🤖 AI Summary
This work proposes an event-driven electronic skin system to address the high data redundancy, excessive power consumption, and limited real-time processing capability of conventional e-skins under high sampling rates. By integrating a dynamic binary scanning strategy with a multi-layer convolutional spiking neural network (Conv-SNN), the system implements an efficient FPGA-based pipeline that spans from tactile sensing to real-time classification. The study further introduces a novel neuromorphic tactile dataset based on the Address-Event Representation (AER) protocol.
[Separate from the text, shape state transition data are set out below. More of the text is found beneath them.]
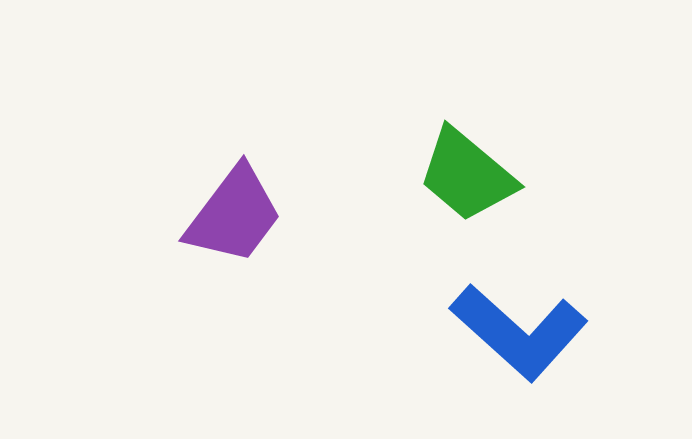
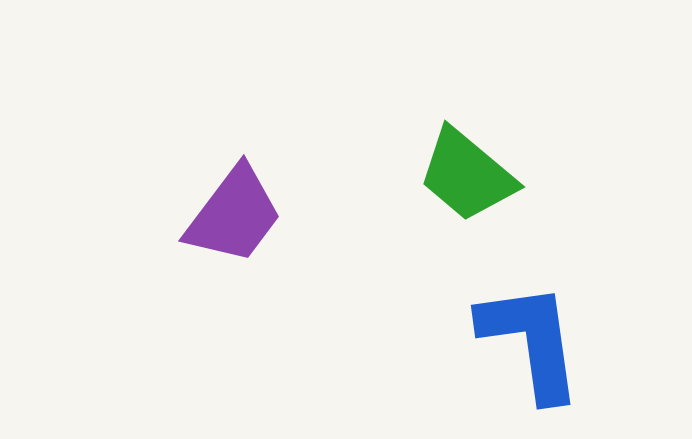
blue L-shape: moved 12 px right, 9 px down; rotated 140 degrees counterclockwise
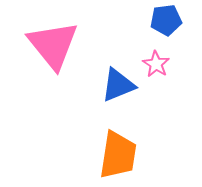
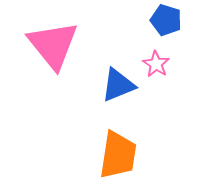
blue pentagon: rotated 24 degrees clockwise
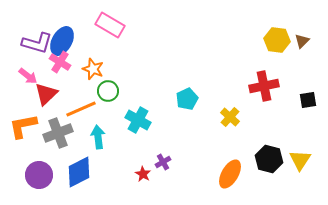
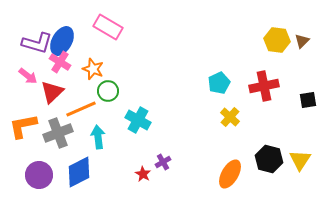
pink rectangle: moved 2 px left, 2 px down
red triangle: moved 6 px right, 2 px up
cyan pentagon: moved 32 px right, 16 px up
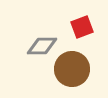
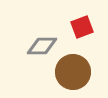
brown circle: moved 1 px right, 3 px down
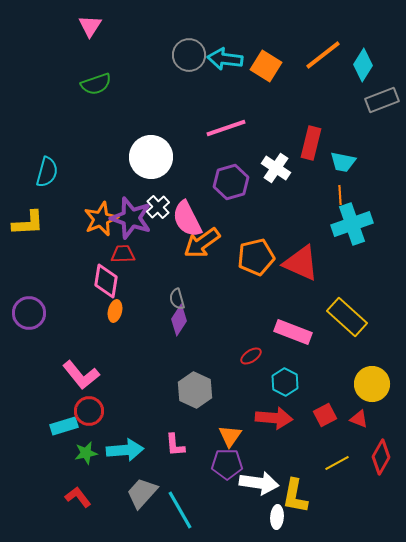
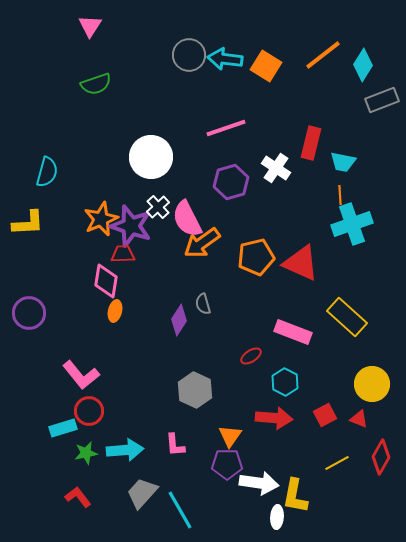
purple star at (131, 218): moved 8 px down
gray semicircle at (177, 299): moved 26 px right, 5 px down
cyan rectangle at (64, 426): moved 1 px left, 2 px down
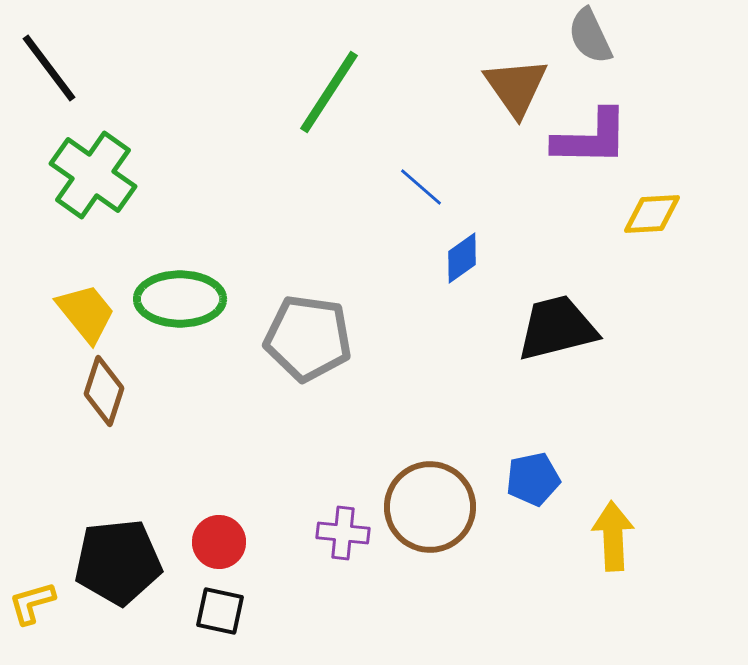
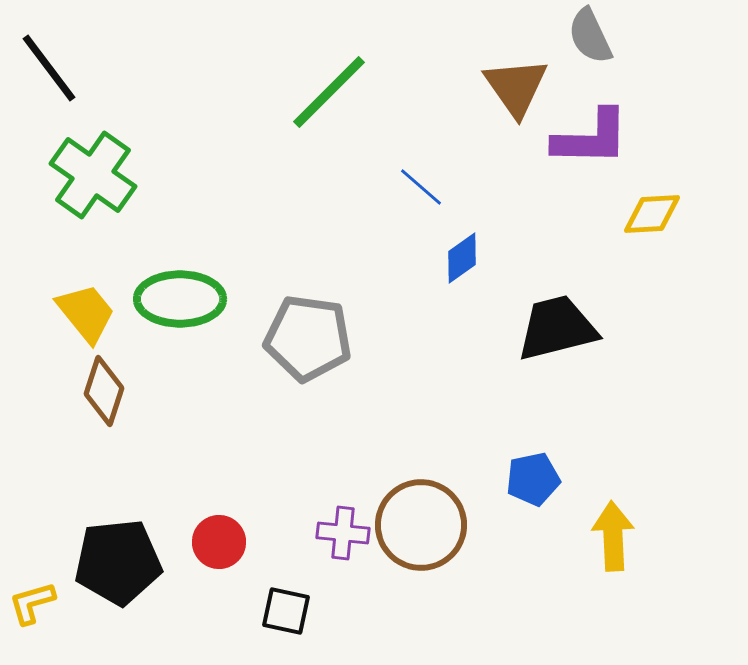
green line: rotated 12 degrees clockwise
brown circle: moved 9 px left, 18 px down
black square: moved 66 px right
Experimental results demonstrate substantial reductions in system overhead: scanning operations are reduced by 12.8×, data volume is compressed by 38.2×, and data sparsity reaches 99%, while achieving a classification accuracy of 92.11%. Compared to traditional CNNs, the proposed approach reduces computational load to 65% and weight storage to 15.6%.
📝 Abstract
This paper presents a novel hardware system for high-speed, event-sparse sampling-based electronic skin (e-skin)that integrates sensing and neuromorphic computing. The system is built around a 16x16 piezoresistive tactile array with front end and introduces a event-based binary scan search strategy to classify the digits. This event-driven strategy achieves a 12.8x reduction in scan counts, a 38.2x data compression rate and a 28.4x equivalent dynamic range, a 99% data sparsity, drastically reducing the data acquisition overhead. The resulting sparse data stream is processed by a multi-layer convolutional spiking neural network (Conv-SNN) implemented on an FPGA, which requires only 65% of the computation and 15.6% of the weight storage relative to a CNN. Despite these significant efficiency gains, the system maintains a high classification accuracy of 92.11% for real-time handwritten digit recognition. Furthermore, a real neuromorphic tactile dataset using Address Event Representation (AER) is constructed. This work demonstrates a fully integrated, event-driven pipeline from analog sensing to neuromorphic classification, offering an efficient solution for robotic perception and human-computer interaction.